Stored data entries:

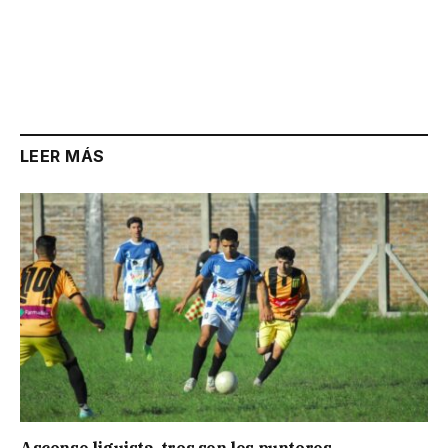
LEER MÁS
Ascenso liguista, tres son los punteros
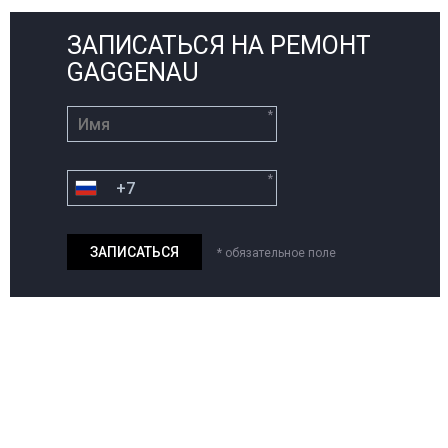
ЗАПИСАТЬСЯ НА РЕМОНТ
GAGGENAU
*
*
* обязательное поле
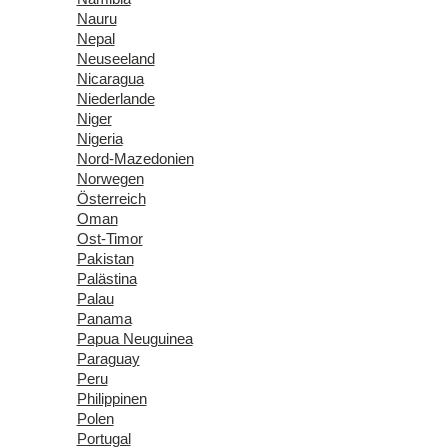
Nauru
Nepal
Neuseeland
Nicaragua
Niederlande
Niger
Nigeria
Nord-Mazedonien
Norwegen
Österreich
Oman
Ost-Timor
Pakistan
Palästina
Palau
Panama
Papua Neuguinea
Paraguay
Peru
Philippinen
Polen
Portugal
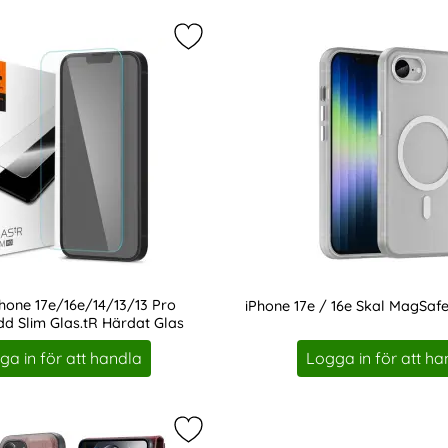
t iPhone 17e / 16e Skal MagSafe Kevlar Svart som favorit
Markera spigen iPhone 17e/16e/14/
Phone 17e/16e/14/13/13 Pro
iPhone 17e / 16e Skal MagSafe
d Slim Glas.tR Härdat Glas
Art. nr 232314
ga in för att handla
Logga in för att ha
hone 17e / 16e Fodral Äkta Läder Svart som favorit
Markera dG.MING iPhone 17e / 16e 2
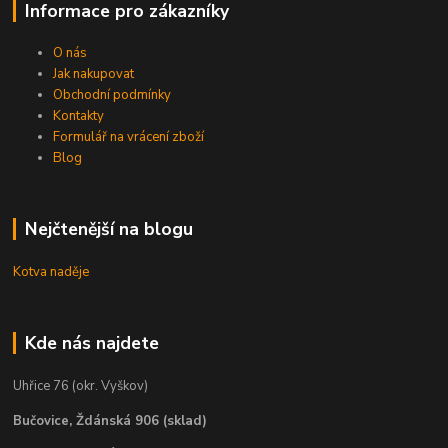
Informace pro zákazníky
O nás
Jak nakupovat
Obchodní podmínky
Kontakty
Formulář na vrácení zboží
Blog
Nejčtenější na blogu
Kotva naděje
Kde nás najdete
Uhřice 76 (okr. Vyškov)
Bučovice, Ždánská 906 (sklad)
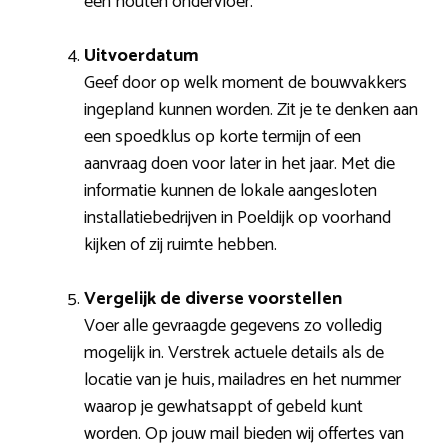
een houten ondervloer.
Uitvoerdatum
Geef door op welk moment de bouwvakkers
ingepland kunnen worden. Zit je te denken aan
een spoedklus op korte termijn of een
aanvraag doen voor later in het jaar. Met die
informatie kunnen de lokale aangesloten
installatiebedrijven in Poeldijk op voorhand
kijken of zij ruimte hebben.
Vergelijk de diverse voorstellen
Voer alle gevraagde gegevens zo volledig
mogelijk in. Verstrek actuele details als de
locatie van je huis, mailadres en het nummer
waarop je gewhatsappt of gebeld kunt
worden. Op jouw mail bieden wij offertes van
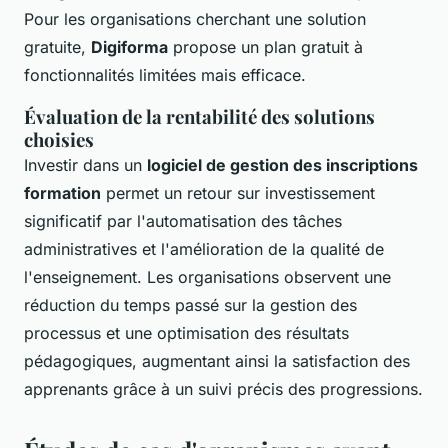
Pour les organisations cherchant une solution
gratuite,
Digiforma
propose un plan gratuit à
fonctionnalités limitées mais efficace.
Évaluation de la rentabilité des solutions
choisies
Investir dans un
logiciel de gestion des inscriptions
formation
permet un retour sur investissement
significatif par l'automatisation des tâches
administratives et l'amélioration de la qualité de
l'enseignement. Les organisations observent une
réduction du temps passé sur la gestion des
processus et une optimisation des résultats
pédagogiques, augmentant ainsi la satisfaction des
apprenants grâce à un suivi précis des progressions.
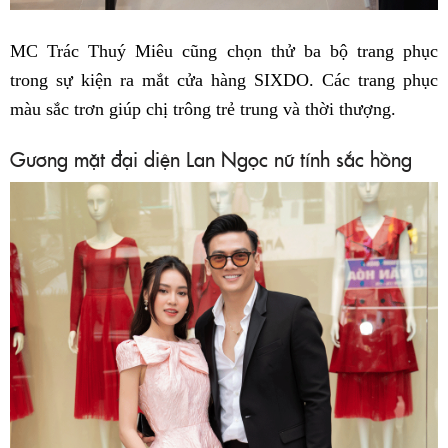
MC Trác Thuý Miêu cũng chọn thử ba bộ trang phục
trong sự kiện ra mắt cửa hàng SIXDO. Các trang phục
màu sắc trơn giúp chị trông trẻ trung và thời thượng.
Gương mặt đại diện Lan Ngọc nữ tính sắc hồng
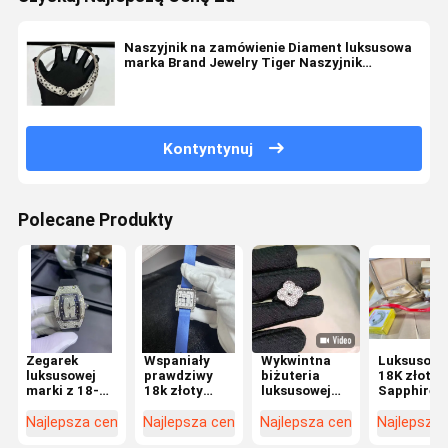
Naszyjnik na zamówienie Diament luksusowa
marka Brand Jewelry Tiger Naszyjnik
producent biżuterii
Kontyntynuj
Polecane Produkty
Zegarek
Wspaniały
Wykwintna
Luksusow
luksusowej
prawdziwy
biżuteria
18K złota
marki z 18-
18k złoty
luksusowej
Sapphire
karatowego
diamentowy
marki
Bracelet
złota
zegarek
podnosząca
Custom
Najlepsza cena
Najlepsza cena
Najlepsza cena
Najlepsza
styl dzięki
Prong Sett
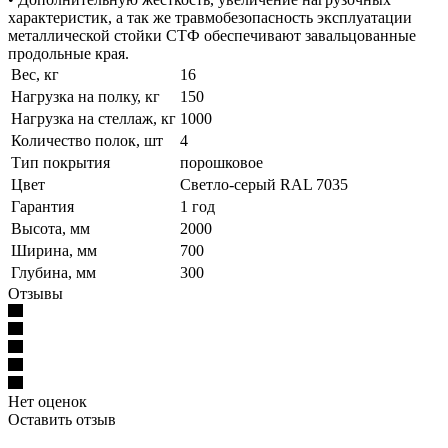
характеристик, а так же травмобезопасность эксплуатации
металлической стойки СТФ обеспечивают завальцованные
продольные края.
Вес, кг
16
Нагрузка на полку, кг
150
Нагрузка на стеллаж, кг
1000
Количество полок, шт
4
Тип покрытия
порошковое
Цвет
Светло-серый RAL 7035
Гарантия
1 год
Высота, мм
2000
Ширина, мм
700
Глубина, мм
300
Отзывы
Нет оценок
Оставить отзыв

* **What the task requires**: Each line above with the word "phục" must be returned.

* **Reply**:
MC Trác Thuý Miêu cũng chọn thử ba bộ trang phục
trong sự kiện ra mắt cửa hàng SIXDO. Các trang phục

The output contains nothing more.